Patent number: 5799131
Type: Grant
Filed: Mar 3, 1997
Date of Patent: Aug 25, 1998
Assignee: Fujitsu Limited (Kawasaki)
Inventors: Tomohiko Taniguchi (Yokohama), Mark Johnson (Cambridge, MA)
Primary Examiner: Allen R. MacDonald
Assistant Examiner: Vijay Chawan
Law Firm: Staas & Halsey
Application Number: 8/811,451

Abstract

A speech coding and decoding system, where the system is operated under a known code-excited linear prediction (CELP) coding method. The CELP coding is achieved by selecting an optimum pitch prediction residual vector P from an adaptive codebook and the corresponding first gain, and at the same time, selecting an optimum code vector C from a white-noise stochastic codebook and the corresponding second gain. The system of the present invention is implemented by a weighted orthogonalization transforming unit introduced therein. The perceptually weighted code vector AC is not used as in the prior art.
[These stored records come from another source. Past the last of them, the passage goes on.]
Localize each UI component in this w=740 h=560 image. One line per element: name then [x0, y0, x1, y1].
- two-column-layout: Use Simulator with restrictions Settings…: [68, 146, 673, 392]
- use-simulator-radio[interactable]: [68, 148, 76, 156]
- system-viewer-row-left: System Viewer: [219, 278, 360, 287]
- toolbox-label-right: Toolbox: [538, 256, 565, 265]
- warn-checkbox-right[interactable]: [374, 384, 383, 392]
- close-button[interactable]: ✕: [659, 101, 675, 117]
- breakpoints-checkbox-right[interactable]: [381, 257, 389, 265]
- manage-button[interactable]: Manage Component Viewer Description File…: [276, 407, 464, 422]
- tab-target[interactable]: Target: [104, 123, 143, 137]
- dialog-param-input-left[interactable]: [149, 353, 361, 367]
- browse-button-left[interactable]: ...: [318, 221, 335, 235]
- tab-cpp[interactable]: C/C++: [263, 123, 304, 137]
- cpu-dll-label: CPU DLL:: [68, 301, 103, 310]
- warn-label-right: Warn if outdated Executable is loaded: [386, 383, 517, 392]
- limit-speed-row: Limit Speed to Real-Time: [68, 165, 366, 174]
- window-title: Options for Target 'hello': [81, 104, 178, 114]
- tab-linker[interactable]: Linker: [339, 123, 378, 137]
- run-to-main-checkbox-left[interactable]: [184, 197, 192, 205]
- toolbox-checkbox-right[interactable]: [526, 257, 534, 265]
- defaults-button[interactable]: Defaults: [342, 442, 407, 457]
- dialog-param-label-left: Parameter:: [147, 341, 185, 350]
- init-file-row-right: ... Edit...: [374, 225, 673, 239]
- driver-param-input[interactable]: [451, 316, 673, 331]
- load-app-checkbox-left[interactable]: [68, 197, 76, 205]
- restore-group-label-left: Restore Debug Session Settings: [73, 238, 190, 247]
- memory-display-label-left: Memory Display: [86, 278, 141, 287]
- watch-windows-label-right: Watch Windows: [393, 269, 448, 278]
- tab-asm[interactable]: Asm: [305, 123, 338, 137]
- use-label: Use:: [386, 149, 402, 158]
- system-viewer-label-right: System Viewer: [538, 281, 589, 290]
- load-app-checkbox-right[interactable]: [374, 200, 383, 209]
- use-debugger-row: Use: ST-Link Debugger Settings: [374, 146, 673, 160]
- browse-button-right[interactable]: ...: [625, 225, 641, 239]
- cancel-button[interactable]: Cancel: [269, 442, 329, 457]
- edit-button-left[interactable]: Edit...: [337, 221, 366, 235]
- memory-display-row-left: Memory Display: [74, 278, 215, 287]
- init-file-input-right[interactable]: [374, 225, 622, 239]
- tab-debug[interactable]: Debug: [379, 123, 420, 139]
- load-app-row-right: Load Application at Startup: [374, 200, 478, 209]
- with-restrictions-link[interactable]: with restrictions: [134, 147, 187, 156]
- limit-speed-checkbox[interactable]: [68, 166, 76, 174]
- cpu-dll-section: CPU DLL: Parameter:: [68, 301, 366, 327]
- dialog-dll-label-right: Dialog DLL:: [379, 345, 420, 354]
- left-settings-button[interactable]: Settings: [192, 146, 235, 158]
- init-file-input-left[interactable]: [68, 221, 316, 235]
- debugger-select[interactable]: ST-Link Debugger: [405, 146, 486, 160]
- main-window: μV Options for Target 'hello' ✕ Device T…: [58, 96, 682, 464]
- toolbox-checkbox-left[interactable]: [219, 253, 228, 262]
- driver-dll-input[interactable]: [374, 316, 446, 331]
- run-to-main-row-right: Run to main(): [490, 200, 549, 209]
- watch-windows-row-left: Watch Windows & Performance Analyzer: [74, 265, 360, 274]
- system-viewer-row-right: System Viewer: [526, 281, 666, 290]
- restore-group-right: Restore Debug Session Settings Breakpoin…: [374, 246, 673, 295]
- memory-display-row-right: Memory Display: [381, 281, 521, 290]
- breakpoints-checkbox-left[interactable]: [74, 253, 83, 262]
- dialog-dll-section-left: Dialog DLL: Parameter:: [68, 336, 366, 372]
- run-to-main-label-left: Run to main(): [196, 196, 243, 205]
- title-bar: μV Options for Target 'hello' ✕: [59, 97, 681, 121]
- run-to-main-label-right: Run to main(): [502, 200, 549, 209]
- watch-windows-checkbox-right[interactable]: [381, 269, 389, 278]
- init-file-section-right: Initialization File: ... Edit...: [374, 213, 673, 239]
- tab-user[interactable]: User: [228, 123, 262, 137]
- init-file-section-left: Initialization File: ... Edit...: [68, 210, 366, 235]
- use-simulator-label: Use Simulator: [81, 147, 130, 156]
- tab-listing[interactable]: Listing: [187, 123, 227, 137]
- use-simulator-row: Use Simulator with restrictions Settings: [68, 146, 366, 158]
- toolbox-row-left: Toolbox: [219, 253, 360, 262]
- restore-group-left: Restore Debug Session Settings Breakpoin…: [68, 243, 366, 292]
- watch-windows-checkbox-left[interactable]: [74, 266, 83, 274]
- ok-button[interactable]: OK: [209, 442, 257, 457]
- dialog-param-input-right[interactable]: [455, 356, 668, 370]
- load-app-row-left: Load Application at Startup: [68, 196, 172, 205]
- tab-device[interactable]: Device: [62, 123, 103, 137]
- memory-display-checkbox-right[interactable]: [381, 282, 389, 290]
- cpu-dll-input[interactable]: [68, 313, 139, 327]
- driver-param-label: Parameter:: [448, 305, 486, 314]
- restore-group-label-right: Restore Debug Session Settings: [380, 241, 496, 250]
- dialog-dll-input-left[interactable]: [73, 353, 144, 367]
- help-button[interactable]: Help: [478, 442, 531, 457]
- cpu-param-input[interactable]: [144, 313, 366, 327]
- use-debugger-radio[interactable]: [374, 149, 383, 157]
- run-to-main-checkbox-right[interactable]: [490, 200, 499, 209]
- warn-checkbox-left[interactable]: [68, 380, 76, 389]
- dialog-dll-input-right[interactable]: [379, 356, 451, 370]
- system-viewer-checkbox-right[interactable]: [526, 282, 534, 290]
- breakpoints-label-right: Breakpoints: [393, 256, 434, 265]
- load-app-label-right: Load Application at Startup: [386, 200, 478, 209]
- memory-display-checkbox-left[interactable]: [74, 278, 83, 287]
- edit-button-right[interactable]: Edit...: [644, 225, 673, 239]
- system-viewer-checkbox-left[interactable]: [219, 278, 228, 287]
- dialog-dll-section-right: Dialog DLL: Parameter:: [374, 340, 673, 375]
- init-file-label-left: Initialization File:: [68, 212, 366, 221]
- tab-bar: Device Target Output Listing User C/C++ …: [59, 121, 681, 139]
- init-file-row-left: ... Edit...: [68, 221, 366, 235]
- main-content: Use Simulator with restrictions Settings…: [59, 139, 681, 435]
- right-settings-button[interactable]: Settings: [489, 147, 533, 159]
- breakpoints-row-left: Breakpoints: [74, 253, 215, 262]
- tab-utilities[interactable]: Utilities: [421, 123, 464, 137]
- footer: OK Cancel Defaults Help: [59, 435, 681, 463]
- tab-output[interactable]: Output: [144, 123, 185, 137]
Rather, the weighted orthogonalization transformation unit transforms the code vector into a perceptually weighted reproduced code vector AC' being made orthogonal to the optimum perceptually weighted pitch prediction vector AP.

Claims

1. A speech coding and decoding system comprising:

an adaptive codebook storing therein a plurality of pitch prediction residual vectors;

a first evaluation unit, operatively connected to said adaptive codebook, to select from said adaptive codebook one of the pitch prediction residual vectors and a first gain corresponding thereto, to minimize a first power of a pitch prediction error signal vector representing an error between the perceptually weighted input speech signal vector and a pitch prediction reproduced signal obtained by multiplying the first gain times a perceptually weighted pitch prediction residual vector formed by perceptually weighting the one of the pitch prediction residual vectors by a first perceptual weighting matrix;

arithmetic processing means for receiving the perceptually weighted input speech signal vector and for applying a perceptual weighting to the perceptually weighted input speech signal vector to calculate a perceptually weighted input speech signal vector;

a sparse-stochastic codebook storing therein thinned out code vectors representing white noise;

an orthogonalization transformer, operatively connected to said sparse-stochastic codebook and to receive the perceptually weighted pitch prediction residual vector, each of the thinned out code vectors and the perceptually weighted input speech signal vector from said arithmetic processing means, to perceptually weight and orthogonally transform the perceptually weighted pitch prediction residual vector into a resultant input speech signal vector and to find an autocorrelation value of an orthogonal vector orthogonal to the one of the pitch prediction residual vectors;

correlation means for finding a correlation value using the resultant input speech signal vector generated by said orthogonalization transformer and each of the thinned out code vectors; and

a second evaluation unit, operatively connected to said correlation means and to receive the perceptually weighted input speech signal, to select at least one of the thinned out code vectors and a second gain corresponding thereto, to minimize a second power of an error signal vector between the perceptually weighted input speech signal vector and the orthogonal vector, using the autocorrelation value and the correlation value to encode the perceptually weighted input speech signal vector as the one of the pitch prediction residual vectors, the code vector and the first and second gains corresponding thereto.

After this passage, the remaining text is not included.